## Data for this exercise
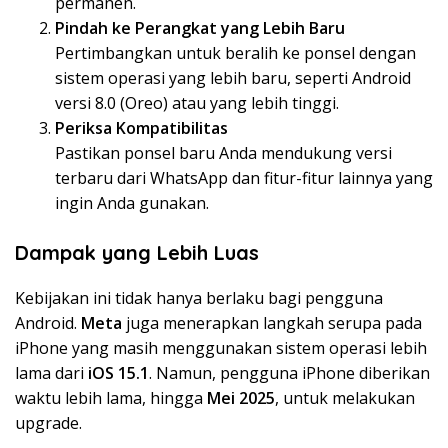
permanen.
Pindah ke Perangkat yang Lebih Baru
Pertimbangkan untuk beralih ke ponsel dengan
sistem operasi yang lebih baru, seperti Android
versi 8.0 (Oreo) atau yang lebih tinggi.
Periksa Kompatibilitas
Pastikan ponsel baru Anda mendukung versi
terbaru dari WhatsApp dan fitur-fitur lainnya yang
ingin Anda gunakan.
Dampak yang Lebih Luas
Kebijakan ini tidak hanya berlaku bagi pengguna
Android.
Meta
juga menerapkan langkah serupa pada
iPhone yang masih menggunakan sistem operasi lebih
lama dari
iOS 15.1
. Namun, pengguna iPhone diberikan
waktu lebih lama, hingga
Mei 2025
, untuk melakukan
upgrade.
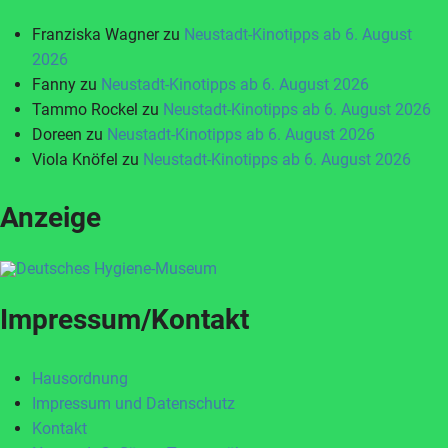
Franziska Wagner
zu
Neustadt-Kinotipps ab 6. August
2026
Fanny
zu
Neustadt-Kinotipps ab 6. August 2026
Tammo Rockel
zu
Neustadt-Kinotipps ab 6. August 2026
Doreen
zu
Neustadt-Kinotipps ab 6. August 2026
Viola Knöfel
zu
Neustadt-Kinotipps ab 6. August 2026
Anzeige
Impressum/Kontakt
Hausordnung
Impressum und Datenschutz
Kontakt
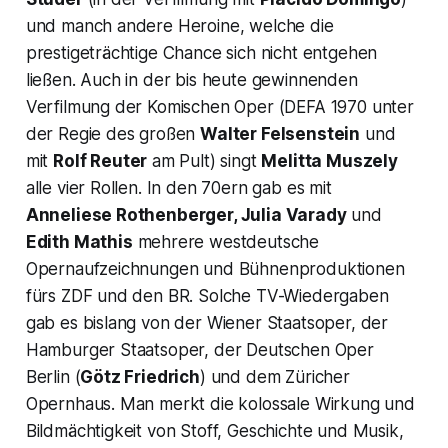
und manch andere Heroine, welche die
prestigeträchtige Chance sich nicht entgehen
ließen. Auch in der bis heute gewinnenden
Verfilmung der Komischen Oper (DEFA 1970 unter
der Regie des großen
Walter Felsenstein
und
mit
Rolf Reuter
am Pult) singt
Melitta Muszely
alle vier Rollen. In den 70ern gab es mit
Anneliese Rothenberger, Julia Varady
und
Edith Mathis
mehrere westdeutsche
Opernaufzeichnungen und Bühnenproduktionen
fürs ZDF und den BR. Solche TV-Wiedergaben
gab es bislang von der Wiener Staatsoper, der
Hamburger Staatsoper, der Deutschen Oper
Berlin (
Götz Friedrich
) und dem Züricher
Opernhaus. Man merkt die kolossale Wirkung und
Bildmächtigkeit von Stoff, Geschichte und Musik,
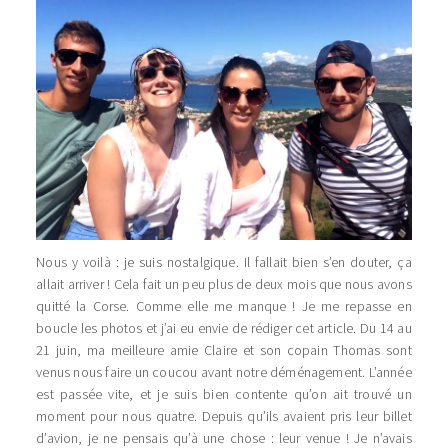
Nous y voilà : je suis nostalgique. Il fallait bien s’en douter, ça
allait arriver ! Cela fait un peu plus de deux mois que nous avons
quitté la Corse. Comme elle me manque ! Je me repasse en
boucle les photos et j’ai eu envie de rédiger cet article. Du 14 au
21 juin, ma meilleure amie Claire et son copain Thomas sont
venus nous faire un coucou avant notre déménagement. L’année
est passée vite, et je suis bien contente qu’on ait trouvé un
moment pour nous quatre. Depuis qu’ils avaient pris leur billet
d’avion, je ne pensais qu’à une chose : leur venue ! Je n’avais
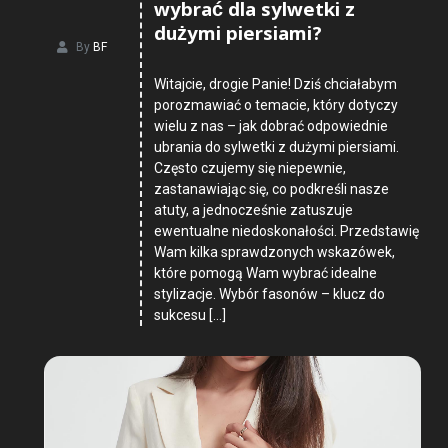
wybrać dla sylwetki z
dużymi piersiami?
By
BF
Witajcie, drogie Panie! Dziś chciałabym
porozmawiać o temacie, który dotyczy
wielu z nas – jak dobrać odpowiednie
ubrania do sylwetki z dużymi piersiami.
Często czujemy się niepewnie,
zastanawiając się, co podkreśli nasze
atuty, a jednocześnie zatuszuje
ewentualne niedoskonałości. Przedstawię
Wam kilka sprawdzonych wskazówek,
które pomogą Wam wybrać idealne
stylizacje. Wybór fasonów – klucz do
sukcesu […]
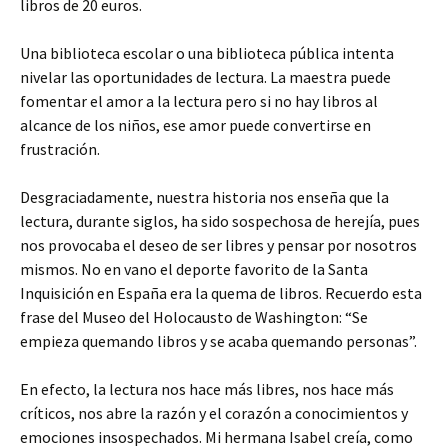
libros de 20 euros.
Una biblioteca escolar o una biblioteca pública intenta
nivelar las oportunidades de lectura. La maestra puede
fomentar el amor a la lectura pero si no hay libros al
alcance de los niños, ese amor puede convertirse en
frustración.
Desgraciadamente, nuestra historia nos enseña que la
lectura, durante siglos, ha sido sospechosa de herejía, pues
nos provocaba el deseo de ser libres y pensar por nosotros
mismos. No en vano el deporte favorito de la Santa
Inquisición en España era la quema de libros. Recuerdo esta
frase del Museo del Holocausto de Washington: “Se
empieza quemando libros y se acaba quemando personas”.
En efecto, la lectura nos hace más libres, nos hace más
críticos, nos abre la razón y el corazón a conocimientos y
emociones insospechados. Mi hermana Isabel creía, como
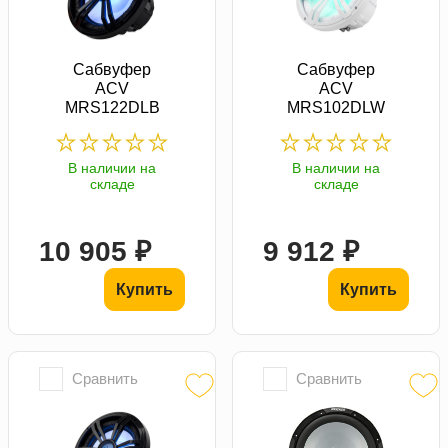
Сабвуфер
Сабвуфер
ACV
ACV
MRS122DLB
MRS102DLW
В наличии на
В наличии на
складе
складе
10 905 ₽
9 912 ₽
Купить
Купить
Сравнить
Сравнить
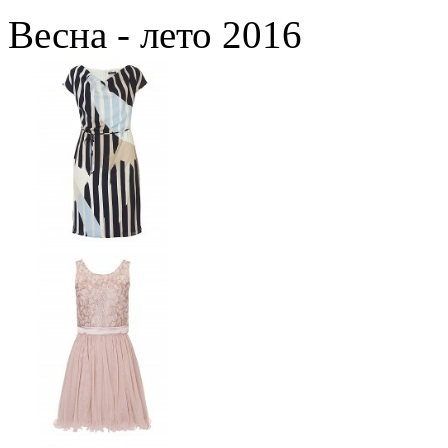
Весна - лето 2016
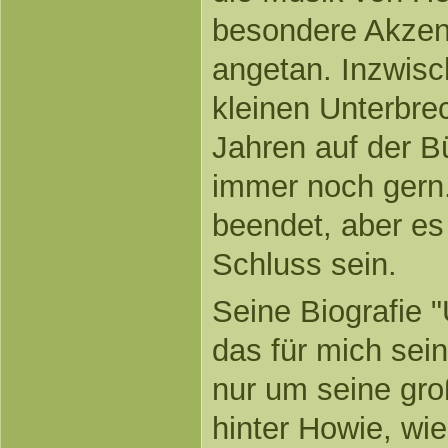
besondere Akzent
angetan. Inzwisch
kleinen Unterbre
Jahren auf der B
immer noch gern. 
beendet, aber es 
Schluss sein.
Seine Biografie "
das für mich sei
nur um seine gro
hinter Howie, wie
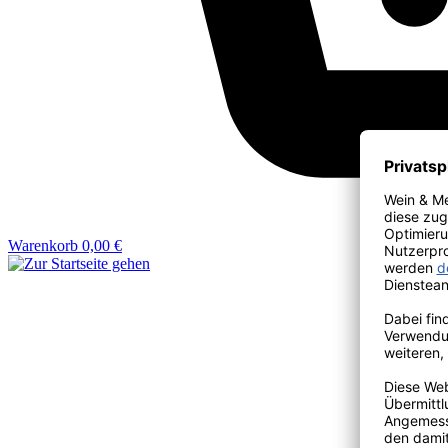
Warenkorb
0,00 €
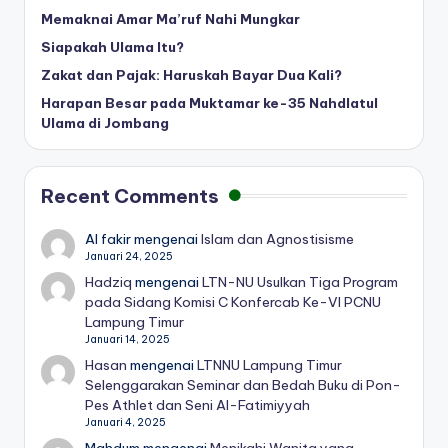
Memaknai Amar Ma’ruf Nahi Mungkar
Siapakah Ulama Itu?
Zakat dan Pajak: Haruskah Bayar Dua Kali?
Harapan Besar pada Muktamar ke-35 Nahdlatul
Ulama di Jombang
Recent Comments
Al fakir
mengenai
Islam dan Agnostisisme
Januari 24, 2025
Hadziq
mengenai
LTN-NU Usulkan Tiga Program
pada Sidang Komisi C Konfercab Ke-VI PCNU
Lampung Timur
Januari 14, 2025
Hasan
mengenai
LTNNU Lampung Timur
Selenggarakan Seminar dan Bedah Buku di Pon-
Pes Athlet dan Seni Al-Fatimiyyah
Januari 4, 2025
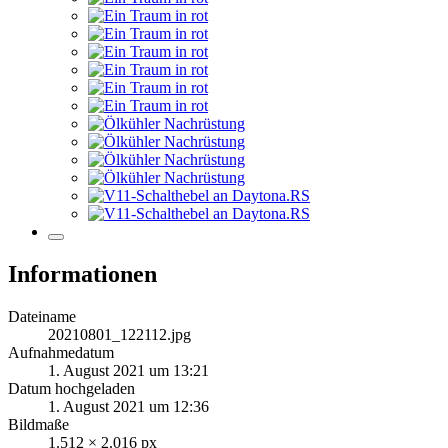
Informationen
Dateiname
20210801_122112.jpg
Aufnahmedatum
1. August 2021 um 13:21
Datum hochgeladen
1. August 2021 um 12:36
Bildmaße
1.512 × 2.016 px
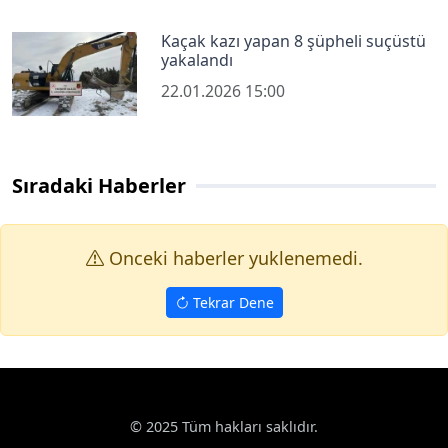
Kaçak kazı yapan 8 şüpheli suçüstü
yakalandı
22.01.2026 15:00
Sıradaki Haberler
Onceki haberler yuklenemedi.
Tekrar Dene
© 2025 Tüm hakları saklıdır.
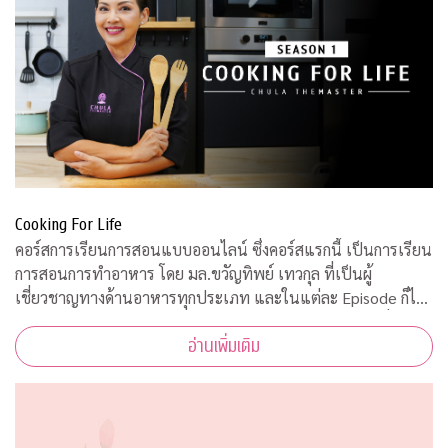
Cooking For Life
คอร์สการเรียนการสอนแบบออนไลน์ ซึ่งคอร์สแรกนี้ เป็นการเรียน
การสอนการทำอาหาร โดย มล.ขวัญทิพย์ เทวกุล ที่เป็นผู้
เชี่ยวชาญทางด้านอาหารทุกประเภท และในแต่ละ Episode ก็ได้
รับความร่วมมือจากคณาจารย์ ผู้ทรงคุณวุฒิ จากคณะต่างๆ ที่มาให้
อ่านเพิ่มเติม
ความรู้ ตามหลักวิชาการอีกด้วย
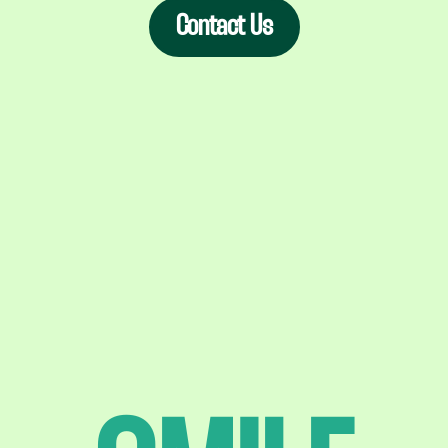
Contact Us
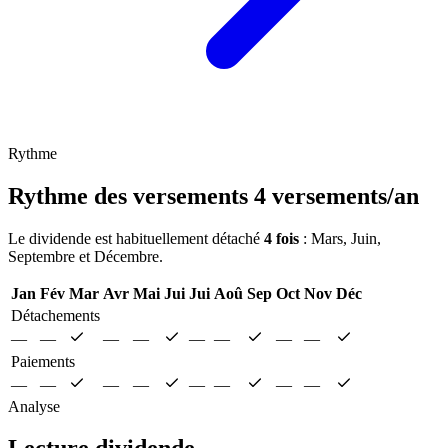
Rythme
Rythme des versements
4 versements/an
Le dividende est habituellement détaché
4 fois
: Mars, Juin,
Septembre et Décembre.
Jan
Fév
Mar
Avr
Mai
Jui
Jui
Aoû
Sep
Oct
Nov
Déc
Détachements
—
—
—
—
—
—
—
—
Paiements
—
—
—
—
—
—
—
—
Analyse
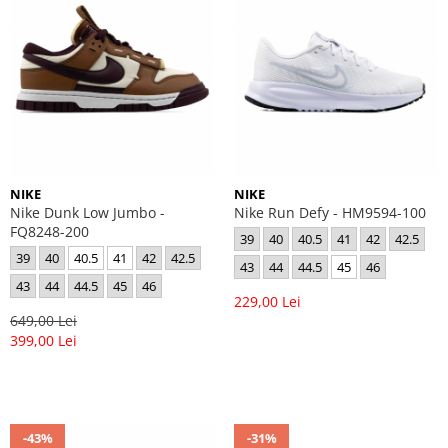
NIKE
NIKE
Nike Dunk Low Jumbo -
Nike Run Defy - HM9594-100
FQ8248-200
39
40
40.5
41
42
42.5
39
40
40.5
41
42
42.5
43
44
44.5
45
46
43
44
44.5
45
46
229,00 Lei
649,00 Lei
399,00 Lei
-43%
-31%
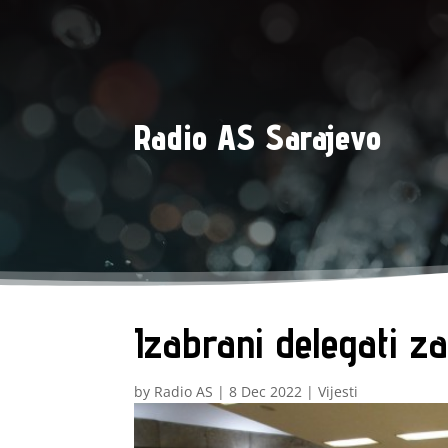
Radio AS Sarajevo
Izabrani delegati 
by
Radio AS
|
8 Dec 2022
|
Vijesti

## What the task requires
All of the material must be given again exactly, though no picture may appear in the copy.

## Output for this task
permanen.
Pindah ke Perangkat yang Lebih Baru
Pertimbangkan untuk beralih ke ponsel dengan
sistem operasi yang lebih baru, seperti Android
versi 8.0 (Oreo) atau yang lebih tinggi.
Periksa Kompatibilitas
Pastikan ponsel baru Anda mendukung versi
terbaru dari WhatsApp dan fitur-fitur lainnya yang
ingin Anda gunakan.
Dampak yang Lebih Luas
Kebijakan ini tidak hanya berlaku bagi pengguna
Android.
Meta
juga menerapkan langkah serupa pada
iPhone yang masih menggunakan sistem operasi lebih
lama dari
iOS 15.1
. Namun, pengguna iPhone diberikan
waktu lebih lama, hingga
Mei 2025
, untuk melakukan
upgrade.
Franziska Wagner
zu
Neustadt-Kinotipps ab 6. August
2026
Fanny
zu
Neustadt-Kinotipps ab 6. August 2026
Tammo Rockel
zu
Neustadt-Kinotipps ab 6. August 2026
Doreen
zu
Neustadt-Kinotipps ab 6. August 2026
Viola Knöfel
zu
Neustadt-Kinotipps ab 6. August 2026
Anzeige
Impressum/Kontakt
Hausordnung
Impressum und Datenschutz
Kontakt
und manch andere Heroine, welche die
prestigeträchtige Chance sich nicht entgehen
ließen. Auch in der bis heute gewinnenden
Verfilmung der Komischen Oper (DEFA 1970 unter
der Regie des großen
Walter Felsenstein
und
mit
Rolf Reuter
am Pult) singt
Melitta Muszely
alle vier Rollen. In den 70ern gab es mit
Anneliese Rothenberger, Julia Varady
und
Edith Mathis
mehrere westdeutsche
Opernaufzeichnungen und Bühnenproduktionen
fürs ZDF und den BR. Solche TV-Wiedergaben
gab es bislang von der Wiener Staatsoper, der
Hamburger Staatsoper, der Deutschen Oper
Berlin (
Götz Friedrich
) und dem Züricher
Opernhaus. Man merkt die kolossale Wirkung und
Bildmächtigkeit von Stoff, Geschichte und Musik,
Nous y voilà : je suis nostalgique. Il fallait bien s’en douter, ça
allait arriver ! Cela fait un peu plus de deux mois que nous avons
quitté la Corse. Comme elle me manque ! Je me repasse en
boucle les photos et j’ai eu envie de rédiger cet article. Du 14 au
21 juin, ma meilleure amie Claire et son copain Thomas sont
venus nous faire un coucou avant notre déménagement. L’année
est passée vite, et je suis bien contente qu’on ait trouvé un
moment pour nous quatre. Depuis qu’ils avaient pris leur billet
d’avion, je ne pensais qu’à une chose : leur venue ! Je n’avais
wybrać dla sylwetki z
dużymi piersiami?
By
BF
Witajcie, drogie Panie! Dziś chciałabym
porozmawiać o temacie, który dotyczy
wielu z nas – jak dobrać odpowiednie
ubrania do sylwetki z dużymi piersiami.
Często czujemy się niepewnie,
zastanawiając się, co podkreśli nasze
atuty, a jednocześnie zatuszuje
ewentualne niedoskonałości. Przedstawię
Wam kilka sprawdzonych wskazówek,
które pomogą Wam wybrać idealne
stylizacje. Wybór fasonów – klucz do
sukcesu […]
libros de 20 euros.
Una biblioteca escolar o una biblioteca pública intenta
nivelar las oportunidades de lectura. La maestra puede
fomentar el amor a la lectura pero si no hay libros al
alcance de los niños, ese amor puede convertirse en
frustración.
Desgraciadamente, nuestra historia nos enseña que la
lectura, durante siglos, ha sido sospechosa de herejía, pues
nos provocaba el deseo de ser libres y pensar por nosotros
mismos. No en vano el deporte favorito de la Santa
Inquisición en España era la quema de libros. Recuerdo esta
frase del Museo del Holocausto de Washington: “Se
empieza quemando libros y se acaba quemando personas”.
En efecto, la lectura nos hace más libres, nos hace más
críticos, nos abre la razón y el corazón a conocimientos y
emociones insospechados. Mi hermana Isabel creía, como
Сабвуфер
Сабвуфер
ACV
ACV
MRS122DLB
MRS102DLW
В наличии на
В наличии на
складе
складе
10 905 ₽
9 912 ₽
Купить
Купить
Сравнить
Сравнить
Весна - лето 2016
besondere Akzent
angetan. Inzwisch
kleinen Unterbre
Jahren auf der B
immer noch gern. 
beendet, aber es 
Schluss sein.
Seine Biografie "
das für mich sei
nur um seine gro
hinter Howie, wie
Warenkorb
0,00 €
Memaknai Amar Ma’ruf Nahi Mungkar
Siapakah Ulama Itu?
Zakat dan Pajak: Haruskah Bayar Dua Kali?
Harapan Besar pada Muktamar ke-35 Nahdlatul
Ulama di Jombang
Recent Comments
Al fakir
mengenai
Islam dan Agnostisisme
Januari 24, 2025
Hadziq
mengenai
LTN-NU Usulkan Tiga Program
pada Sidang Komisi C Konfercab Ke-VI PCNU
Lampung Timur
Januari 14, 2025
Hasan
mengenai
LTNNU Lampung Timur
Selenggarakan Seminar dan Bedah Buku di Pon-
Pes Athlet dan Seni Al-Fatimiyyah
Januari 4, 2025
Informationen
Dateiname
20210801_122112.jpg
Aufnahmedatum
1. August 2021 um 13:21
Datum hochgeladen
1. August 2021 um 12:36
Bildmaße
1.512 × 2.016 px
Kaçak kazı yapan 8 şüpheli suçüstü
yakalandı
22.01.2026 15:00
Sıradaki Haberler
Onceki haberler yuklenemedi.
Tekrar Dene
© 2025 Tüm hakları saklıdır.
Cooking For Life
คอร์สการเรียนการสอนแบบออนไลน์ ซึ่งคอร์สแรกนี้ เป็นการเรียน
การสอนการทำอาหาร โดย มล.ขวัญทิพย์ เทวกุล ที่เป็นผู้
เชี่ยวชาญทางด้านอาหารทุกประเภท และในแต่ละ Episode ก็ได้
รับความร่วมมือจากคณาจารย์ ผู้ทรงคุณวุฒิ จากคณะต่างๆ ที่มาให้
อ่านเพิ่มเติม
ความรู้ ตามหลักวิชาการอีกด้วย
Contact Us
Rythme
Rythme des versements
4 versements/an
Le dividende est habituellement détaché
4 fois
: Mars, Juin,
Septembre et Décembre.
Jan
Fév
Mar
Avr
Mai
Jui
Jui
Aoû
Sep
Oct
Nov
Déc
Détachements
—
—
—
—
—
—
—
—
Paiements
—
—
—
—
—
—
—
—
Analyse
NIKE
NIKE
Nike Dunk Low Jumbo -
Nike Run Defy - HM9594-100
FQ8248-200
39
40
40.5
41
42
42.5
39
40
40.5
41
42
42.5
43
44
44.5
45
46
43
44
44.5
45
46
229,00 Lei
649,00 Lei
399,00 Lei
-43%
-31%
Radio AS Sarajevo
Izabrani delegati 
by
Radio AS
|
8 Dec 2022
|
Vijesti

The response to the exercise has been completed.